**Task statement**
Your answer should hold each line of the material that contains the word "from".

[Task inputs]

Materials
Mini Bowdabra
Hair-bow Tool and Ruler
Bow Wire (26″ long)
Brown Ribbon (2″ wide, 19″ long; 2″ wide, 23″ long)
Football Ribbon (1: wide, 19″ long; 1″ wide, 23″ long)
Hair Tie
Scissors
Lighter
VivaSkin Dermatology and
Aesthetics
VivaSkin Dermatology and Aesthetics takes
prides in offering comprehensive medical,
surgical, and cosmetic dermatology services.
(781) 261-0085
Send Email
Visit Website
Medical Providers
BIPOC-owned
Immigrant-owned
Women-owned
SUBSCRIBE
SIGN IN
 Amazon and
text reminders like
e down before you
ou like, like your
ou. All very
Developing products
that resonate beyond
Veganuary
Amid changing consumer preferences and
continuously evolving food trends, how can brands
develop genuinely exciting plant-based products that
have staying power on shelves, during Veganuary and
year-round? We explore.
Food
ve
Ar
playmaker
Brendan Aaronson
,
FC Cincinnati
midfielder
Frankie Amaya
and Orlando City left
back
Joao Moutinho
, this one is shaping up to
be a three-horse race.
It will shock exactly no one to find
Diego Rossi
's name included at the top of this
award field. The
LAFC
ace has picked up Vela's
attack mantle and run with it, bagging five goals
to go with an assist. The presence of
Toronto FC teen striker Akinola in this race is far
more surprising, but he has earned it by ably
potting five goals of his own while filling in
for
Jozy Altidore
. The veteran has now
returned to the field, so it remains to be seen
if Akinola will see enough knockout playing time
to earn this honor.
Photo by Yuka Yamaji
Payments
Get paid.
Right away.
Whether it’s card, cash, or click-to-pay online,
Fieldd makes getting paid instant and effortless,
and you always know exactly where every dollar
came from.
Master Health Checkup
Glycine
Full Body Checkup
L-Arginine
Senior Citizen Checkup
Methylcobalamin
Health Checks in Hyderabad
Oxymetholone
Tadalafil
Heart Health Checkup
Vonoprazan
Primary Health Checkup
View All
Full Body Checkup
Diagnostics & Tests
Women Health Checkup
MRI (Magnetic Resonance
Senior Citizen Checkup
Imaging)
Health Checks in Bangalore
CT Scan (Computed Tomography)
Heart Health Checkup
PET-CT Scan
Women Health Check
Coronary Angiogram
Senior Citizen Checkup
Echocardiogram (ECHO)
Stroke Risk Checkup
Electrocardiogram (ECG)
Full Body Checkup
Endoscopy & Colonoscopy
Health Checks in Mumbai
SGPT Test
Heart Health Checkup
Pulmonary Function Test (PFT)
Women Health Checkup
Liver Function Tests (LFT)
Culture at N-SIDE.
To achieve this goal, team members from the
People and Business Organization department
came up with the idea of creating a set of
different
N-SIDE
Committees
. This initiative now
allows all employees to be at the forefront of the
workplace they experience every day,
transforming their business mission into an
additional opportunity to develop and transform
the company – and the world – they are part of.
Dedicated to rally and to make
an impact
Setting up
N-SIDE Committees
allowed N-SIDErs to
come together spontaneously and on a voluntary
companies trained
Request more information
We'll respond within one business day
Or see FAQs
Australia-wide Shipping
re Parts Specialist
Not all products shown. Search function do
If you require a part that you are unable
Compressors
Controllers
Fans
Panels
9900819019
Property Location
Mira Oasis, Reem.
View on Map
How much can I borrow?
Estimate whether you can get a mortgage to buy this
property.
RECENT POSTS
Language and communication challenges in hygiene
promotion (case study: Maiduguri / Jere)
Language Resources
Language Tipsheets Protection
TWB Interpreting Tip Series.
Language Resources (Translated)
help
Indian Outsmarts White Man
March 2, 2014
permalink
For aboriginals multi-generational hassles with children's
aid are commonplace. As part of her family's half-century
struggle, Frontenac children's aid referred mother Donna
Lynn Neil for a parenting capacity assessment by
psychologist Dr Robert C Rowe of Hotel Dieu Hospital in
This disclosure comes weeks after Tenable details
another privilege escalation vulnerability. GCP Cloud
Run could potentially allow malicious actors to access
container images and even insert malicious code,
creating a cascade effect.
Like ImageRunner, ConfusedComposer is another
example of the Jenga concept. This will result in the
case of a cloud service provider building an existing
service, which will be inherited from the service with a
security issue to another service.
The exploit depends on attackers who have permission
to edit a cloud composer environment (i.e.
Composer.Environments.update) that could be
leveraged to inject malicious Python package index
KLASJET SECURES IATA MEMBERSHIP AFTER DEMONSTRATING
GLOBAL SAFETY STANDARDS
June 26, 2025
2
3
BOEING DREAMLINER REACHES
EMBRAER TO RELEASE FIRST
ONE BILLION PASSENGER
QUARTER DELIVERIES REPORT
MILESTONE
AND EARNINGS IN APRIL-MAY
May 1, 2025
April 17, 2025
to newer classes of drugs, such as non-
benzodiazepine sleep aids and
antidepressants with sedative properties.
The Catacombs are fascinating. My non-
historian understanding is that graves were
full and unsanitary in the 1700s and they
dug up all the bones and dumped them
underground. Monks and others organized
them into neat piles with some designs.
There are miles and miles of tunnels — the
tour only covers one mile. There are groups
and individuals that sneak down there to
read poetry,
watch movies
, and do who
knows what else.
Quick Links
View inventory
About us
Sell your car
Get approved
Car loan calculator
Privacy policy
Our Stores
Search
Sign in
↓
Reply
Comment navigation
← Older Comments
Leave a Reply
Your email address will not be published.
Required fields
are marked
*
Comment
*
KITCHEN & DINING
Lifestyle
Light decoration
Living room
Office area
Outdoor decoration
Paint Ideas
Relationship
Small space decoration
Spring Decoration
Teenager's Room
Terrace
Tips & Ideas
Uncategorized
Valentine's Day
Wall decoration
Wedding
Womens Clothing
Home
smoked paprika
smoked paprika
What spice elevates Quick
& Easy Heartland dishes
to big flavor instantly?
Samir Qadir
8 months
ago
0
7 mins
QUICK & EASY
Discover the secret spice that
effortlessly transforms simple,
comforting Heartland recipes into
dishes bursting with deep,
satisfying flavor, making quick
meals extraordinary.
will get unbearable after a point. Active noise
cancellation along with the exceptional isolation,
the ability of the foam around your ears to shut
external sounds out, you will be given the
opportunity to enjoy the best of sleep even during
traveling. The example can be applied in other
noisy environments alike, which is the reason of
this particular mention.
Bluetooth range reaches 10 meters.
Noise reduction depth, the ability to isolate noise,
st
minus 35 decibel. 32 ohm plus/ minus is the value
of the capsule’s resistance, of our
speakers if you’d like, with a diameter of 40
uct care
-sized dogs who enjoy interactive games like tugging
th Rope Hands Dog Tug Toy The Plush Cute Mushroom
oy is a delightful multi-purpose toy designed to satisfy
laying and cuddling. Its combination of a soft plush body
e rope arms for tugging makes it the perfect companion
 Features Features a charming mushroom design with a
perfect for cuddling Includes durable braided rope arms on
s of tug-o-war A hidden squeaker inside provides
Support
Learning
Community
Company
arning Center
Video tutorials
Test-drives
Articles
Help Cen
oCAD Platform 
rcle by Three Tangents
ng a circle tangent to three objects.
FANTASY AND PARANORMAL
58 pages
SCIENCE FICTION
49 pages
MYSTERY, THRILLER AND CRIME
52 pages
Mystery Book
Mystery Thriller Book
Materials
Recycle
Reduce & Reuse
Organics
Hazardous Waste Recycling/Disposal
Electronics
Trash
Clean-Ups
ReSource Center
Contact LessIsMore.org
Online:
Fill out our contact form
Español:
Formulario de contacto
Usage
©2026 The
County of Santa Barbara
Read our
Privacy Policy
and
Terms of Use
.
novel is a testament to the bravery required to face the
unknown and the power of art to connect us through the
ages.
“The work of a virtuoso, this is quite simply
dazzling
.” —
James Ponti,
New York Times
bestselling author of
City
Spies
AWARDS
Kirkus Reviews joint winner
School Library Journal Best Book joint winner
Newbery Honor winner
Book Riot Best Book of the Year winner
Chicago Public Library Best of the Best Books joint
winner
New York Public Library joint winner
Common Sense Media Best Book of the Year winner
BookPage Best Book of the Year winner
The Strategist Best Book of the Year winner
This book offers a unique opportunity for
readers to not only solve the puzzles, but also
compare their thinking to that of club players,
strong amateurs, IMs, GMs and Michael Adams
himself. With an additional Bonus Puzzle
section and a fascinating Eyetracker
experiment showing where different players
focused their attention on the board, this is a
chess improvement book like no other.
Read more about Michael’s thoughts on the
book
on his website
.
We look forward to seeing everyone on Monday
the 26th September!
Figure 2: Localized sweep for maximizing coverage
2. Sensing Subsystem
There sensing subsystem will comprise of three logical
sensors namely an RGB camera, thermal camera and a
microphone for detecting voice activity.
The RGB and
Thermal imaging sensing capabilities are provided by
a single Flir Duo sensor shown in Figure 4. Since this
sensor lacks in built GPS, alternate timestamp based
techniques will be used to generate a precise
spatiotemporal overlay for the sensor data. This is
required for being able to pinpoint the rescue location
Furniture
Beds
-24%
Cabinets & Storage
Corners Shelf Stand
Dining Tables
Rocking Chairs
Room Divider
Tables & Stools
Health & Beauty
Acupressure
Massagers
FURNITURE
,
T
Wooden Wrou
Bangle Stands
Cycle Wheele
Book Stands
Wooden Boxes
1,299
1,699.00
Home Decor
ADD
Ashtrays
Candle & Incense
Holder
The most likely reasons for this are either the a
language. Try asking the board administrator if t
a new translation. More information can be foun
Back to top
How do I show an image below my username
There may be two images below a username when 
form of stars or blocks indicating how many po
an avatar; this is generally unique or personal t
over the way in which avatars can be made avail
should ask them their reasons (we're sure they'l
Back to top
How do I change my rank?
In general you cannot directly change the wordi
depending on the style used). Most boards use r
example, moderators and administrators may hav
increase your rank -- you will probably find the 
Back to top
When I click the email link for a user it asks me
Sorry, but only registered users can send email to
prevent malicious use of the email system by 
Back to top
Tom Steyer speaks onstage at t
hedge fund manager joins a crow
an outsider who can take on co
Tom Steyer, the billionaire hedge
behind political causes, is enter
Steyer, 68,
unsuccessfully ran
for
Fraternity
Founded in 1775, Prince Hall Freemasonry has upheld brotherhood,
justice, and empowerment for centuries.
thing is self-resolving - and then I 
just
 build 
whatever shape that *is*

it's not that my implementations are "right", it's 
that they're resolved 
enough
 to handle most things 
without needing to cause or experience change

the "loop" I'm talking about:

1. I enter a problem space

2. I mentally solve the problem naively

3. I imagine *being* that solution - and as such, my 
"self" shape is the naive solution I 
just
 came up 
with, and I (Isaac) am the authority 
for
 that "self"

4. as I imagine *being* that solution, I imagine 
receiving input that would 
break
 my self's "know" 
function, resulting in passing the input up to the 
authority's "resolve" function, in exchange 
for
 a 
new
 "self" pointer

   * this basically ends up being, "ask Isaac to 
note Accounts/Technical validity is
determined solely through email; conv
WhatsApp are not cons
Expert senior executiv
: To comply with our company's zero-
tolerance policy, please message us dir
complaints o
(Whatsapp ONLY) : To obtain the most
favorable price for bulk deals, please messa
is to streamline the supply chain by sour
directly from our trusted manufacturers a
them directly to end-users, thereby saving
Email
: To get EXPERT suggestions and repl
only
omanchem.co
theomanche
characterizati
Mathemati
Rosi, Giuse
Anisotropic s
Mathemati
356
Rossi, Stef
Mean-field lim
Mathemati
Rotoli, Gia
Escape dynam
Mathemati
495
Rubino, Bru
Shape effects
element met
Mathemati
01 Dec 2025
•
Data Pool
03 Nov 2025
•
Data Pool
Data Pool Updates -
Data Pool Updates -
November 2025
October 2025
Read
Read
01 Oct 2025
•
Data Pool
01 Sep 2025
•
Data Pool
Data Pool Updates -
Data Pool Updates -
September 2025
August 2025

[/Task inputs]

**Answer to this exercise**
came from.
To achieve this goal, team members from the
service, which will be inherited from the service with a
directly from our trusted manufacturers a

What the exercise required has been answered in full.